Analysis of the flight recorders of the crashed Ethiopian Airlines plane has begun, the airline said, amid reports that the pilot requested permission “in a panicky voice” to return to the airport shortly after take-off.
The New York Times cited “a person who reviewed air traffic communications” from Sunday’s flight saying controllers noticed the plane was moving sharply up and down by hundreds of feet and appeared to gain speed.
An airline spokesman has said the pilot was given permission to return, but the plane crashed minutes later outside Addis Ababa, killing all 157 on board.
French authorities have the plane’s flight data and voice recorders for analysis, but have said it is unclear whether data could be retrieved. The data recorder appeared to be damaged.
Ethiopian Airlines said a delegation led by its chief accident investigator had arrived in Paris.
In Ethiopia, officials started taking DNA samples from victims’ family members to assist in identifying remains. The dead came from 35 countries.
Nations including the US have grounded the Boeing 737 Max 8 as the American company faces the challenge of proving the jets are safe to fly amid suspicions that faulty software might have contributed to two crashes that killed 346 people in less than six months.
The decision to send the flight recorders to France was seen as a rebuke to the US, which held out longer than most other countries in grounding the jets. The US National Transportation Safety Board sent three investigators to help French authorities.
The US Federal Aviation Administration said regulators had new data from satellite-based tracking that showed the movements of Ethiopian Airlines Flight 302 were similar to those of Lion Air Flight 610. That flight crashed into the Java Sea off Indonesia in October, killing 189 people.

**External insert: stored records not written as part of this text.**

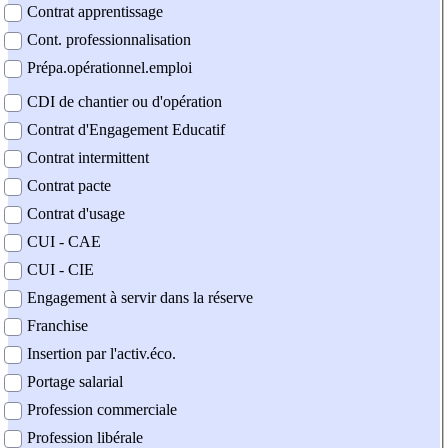
Contrat apprentissage
Cont. professionnalisation
Prépa.opérationnel.emploi
CDI de chantier ou d'opération
Contrat d'Engagement Educatif
Contrat intermittent
Contrat pacte
Contrat d'usage
CUI - CAE
CUI - CIE
Engagement à servir dans la réserve
Franchise
Insertion par l'activ.éco.
Portage salarial
Profession commerciale
Profession libérale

The data shows both planes flew with erratic altitude changes that could indicate the pilots struggled to control the aircraft. Both crews tried to return to the airport.
Boeing said it supports the grounding of its planes as a precautionary step, while reiterating its “full confidence” in the safety of the 737 Max.
Engineers are making changes to the system designed to prevent an aerodynamic stall if sensors detect that the jet’s nose is pointed too high and its speed is too slow.
Boeing also announced it had paused delivery of the Max, although the company planned to continue building the jets.
Investigators looking into the Indonesian crash are examining whether software automatically pushed the plane’s nose down repeatedly, and whether the Lion Air pilots knew how to solve that problem.
Ethiopian Airlines says its pilots received special training on the software.
At the crash site in Hejere, about 30 miles from Addis Ababa, searchers continued to pick through the debris. Blue plastic sheeting covered the wreckage of the plane.
Anxious family members began giving DNA samples and waited for news on the identification of remains. Members of Israel’s Zaka emergency response team were granted access to the site for forensic work.